ACTIVITY: Whenever a line of the entries below holds the string "plus", copy that line and return it.

[Records from a collection]
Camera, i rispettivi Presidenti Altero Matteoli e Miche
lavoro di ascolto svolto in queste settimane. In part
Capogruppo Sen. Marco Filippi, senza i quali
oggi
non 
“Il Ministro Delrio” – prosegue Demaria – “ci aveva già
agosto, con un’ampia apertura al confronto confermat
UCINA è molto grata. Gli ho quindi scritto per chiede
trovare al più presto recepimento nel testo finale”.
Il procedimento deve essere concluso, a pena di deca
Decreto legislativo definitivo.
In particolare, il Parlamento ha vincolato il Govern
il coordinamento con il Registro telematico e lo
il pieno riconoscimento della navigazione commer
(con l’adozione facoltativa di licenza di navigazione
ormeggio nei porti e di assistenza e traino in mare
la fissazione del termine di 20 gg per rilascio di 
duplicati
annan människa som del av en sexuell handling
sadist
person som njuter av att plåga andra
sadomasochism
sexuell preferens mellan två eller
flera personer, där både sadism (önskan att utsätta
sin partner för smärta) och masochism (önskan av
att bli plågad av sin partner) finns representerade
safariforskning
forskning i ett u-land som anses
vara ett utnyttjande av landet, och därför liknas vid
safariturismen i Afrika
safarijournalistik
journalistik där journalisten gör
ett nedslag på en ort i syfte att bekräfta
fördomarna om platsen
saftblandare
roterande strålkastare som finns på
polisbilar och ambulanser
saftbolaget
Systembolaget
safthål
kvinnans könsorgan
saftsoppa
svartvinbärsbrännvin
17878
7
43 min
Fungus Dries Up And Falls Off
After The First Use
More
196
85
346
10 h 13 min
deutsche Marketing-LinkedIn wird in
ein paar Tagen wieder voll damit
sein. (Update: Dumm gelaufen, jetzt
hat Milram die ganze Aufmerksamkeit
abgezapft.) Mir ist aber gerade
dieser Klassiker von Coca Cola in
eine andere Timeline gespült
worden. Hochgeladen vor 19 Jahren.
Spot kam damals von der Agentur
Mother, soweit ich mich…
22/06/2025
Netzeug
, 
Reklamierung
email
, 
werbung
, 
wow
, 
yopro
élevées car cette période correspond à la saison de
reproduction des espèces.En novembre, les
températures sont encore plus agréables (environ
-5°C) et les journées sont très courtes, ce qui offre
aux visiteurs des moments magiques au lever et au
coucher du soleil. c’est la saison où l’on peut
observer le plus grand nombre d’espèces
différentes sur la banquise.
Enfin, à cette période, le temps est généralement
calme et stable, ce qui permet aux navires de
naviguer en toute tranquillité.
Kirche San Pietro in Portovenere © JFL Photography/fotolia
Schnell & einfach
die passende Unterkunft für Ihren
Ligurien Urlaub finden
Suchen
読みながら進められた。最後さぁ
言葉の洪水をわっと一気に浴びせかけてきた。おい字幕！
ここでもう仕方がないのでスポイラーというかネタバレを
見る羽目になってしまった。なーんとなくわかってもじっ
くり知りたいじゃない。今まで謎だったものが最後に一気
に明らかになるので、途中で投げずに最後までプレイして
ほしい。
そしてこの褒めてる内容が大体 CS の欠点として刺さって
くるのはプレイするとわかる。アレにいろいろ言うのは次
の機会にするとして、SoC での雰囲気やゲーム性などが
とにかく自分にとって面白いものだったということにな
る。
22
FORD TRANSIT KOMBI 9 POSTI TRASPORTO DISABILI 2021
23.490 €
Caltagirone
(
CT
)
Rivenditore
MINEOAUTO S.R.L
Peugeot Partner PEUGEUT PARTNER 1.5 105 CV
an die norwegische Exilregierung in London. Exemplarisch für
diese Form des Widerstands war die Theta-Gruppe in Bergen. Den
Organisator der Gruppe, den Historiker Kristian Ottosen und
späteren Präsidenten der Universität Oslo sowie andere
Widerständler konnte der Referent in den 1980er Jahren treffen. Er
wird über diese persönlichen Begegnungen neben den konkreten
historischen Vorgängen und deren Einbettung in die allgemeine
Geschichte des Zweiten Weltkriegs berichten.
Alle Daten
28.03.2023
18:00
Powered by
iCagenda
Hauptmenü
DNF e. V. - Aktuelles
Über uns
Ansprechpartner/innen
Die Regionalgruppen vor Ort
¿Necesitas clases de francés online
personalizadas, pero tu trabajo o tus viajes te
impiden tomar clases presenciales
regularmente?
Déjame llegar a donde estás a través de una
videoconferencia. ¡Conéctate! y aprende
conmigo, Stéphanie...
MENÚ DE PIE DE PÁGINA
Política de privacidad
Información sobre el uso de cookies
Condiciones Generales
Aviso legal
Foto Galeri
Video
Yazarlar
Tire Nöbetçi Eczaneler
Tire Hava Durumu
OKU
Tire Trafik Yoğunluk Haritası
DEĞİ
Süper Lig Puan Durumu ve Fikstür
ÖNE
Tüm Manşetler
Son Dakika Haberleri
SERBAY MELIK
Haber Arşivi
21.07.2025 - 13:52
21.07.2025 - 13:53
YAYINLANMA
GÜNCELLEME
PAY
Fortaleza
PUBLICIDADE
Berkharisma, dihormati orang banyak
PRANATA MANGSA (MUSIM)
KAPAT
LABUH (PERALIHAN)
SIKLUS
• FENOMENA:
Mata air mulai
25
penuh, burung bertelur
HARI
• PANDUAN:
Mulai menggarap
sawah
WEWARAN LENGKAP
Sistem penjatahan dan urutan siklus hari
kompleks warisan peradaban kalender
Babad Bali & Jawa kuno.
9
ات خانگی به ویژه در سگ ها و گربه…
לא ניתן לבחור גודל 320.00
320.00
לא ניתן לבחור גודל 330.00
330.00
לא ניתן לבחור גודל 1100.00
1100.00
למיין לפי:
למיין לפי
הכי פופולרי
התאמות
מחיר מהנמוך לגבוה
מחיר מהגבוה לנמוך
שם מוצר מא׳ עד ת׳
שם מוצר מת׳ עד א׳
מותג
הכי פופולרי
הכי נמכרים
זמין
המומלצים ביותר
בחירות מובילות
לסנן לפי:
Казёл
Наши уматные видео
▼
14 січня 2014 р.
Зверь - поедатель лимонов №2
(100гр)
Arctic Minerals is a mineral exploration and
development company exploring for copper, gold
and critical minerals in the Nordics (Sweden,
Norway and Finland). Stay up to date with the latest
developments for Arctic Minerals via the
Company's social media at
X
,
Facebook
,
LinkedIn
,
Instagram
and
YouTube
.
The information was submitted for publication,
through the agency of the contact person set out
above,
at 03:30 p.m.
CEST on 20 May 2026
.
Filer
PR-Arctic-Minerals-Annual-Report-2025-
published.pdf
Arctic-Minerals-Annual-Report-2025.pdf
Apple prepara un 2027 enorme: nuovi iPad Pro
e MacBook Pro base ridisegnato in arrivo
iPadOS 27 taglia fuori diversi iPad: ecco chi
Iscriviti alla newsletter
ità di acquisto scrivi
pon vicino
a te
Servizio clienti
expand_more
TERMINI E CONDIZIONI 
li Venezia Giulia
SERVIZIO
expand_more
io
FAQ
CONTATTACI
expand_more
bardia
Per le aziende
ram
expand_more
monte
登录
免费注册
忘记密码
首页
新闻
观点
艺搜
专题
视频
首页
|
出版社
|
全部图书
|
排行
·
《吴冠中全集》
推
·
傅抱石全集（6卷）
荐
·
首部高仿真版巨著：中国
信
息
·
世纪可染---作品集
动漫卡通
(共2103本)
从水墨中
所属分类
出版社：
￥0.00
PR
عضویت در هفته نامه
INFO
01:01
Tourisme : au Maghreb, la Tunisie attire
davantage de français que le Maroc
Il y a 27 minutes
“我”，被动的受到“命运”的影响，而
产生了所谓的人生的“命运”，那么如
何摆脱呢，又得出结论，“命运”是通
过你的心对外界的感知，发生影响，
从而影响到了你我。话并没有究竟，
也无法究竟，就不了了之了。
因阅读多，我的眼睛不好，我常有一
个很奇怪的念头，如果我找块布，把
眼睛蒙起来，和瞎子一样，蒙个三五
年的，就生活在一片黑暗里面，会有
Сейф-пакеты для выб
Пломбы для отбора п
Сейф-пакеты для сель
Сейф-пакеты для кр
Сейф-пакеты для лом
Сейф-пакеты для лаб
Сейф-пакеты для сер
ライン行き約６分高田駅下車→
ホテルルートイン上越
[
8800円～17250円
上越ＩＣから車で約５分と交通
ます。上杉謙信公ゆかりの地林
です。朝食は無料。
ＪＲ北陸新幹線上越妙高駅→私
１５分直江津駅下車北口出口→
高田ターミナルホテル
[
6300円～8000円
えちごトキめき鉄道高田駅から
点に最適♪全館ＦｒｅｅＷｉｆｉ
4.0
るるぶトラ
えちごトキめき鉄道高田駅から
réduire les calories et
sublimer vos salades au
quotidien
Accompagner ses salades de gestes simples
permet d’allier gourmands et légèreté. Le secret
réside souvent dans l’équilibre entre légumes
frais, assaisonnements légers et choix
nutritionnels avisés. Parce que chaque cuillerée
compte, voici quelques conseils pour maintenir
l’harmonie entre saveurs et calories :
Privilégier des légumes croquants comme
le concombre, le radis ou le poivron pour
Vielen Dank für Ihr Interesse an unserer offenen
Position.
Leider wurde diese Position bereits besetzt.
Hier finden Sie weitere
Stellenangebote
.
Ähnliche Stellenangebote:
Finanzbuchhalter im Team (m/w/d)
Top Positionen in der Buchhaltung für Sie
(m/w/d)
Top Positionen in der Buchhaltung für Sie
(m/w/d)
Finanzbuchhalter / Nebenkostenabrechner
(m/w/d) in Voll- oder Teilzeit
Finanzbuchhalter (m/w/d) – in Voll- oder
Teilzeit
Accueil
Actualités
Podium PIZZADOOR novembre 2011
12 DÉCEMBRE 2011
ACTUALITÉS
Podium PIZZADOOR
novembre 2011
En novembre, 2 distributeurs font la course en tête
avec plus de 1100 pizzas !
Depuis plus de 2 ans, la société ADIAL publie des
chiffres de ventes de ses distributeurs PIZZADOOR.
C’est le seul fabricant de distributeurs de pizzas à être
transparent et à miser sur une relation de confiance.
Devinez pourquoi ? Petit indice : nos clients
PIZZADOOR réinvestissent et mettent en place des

ANSWER BOX:
températures sont encore plus agréables (environ
observer le plus grand nombre d’espèces
avec plus de 1100 pizzas !
Depuis plus de 2 ans, la société ADIAL publie des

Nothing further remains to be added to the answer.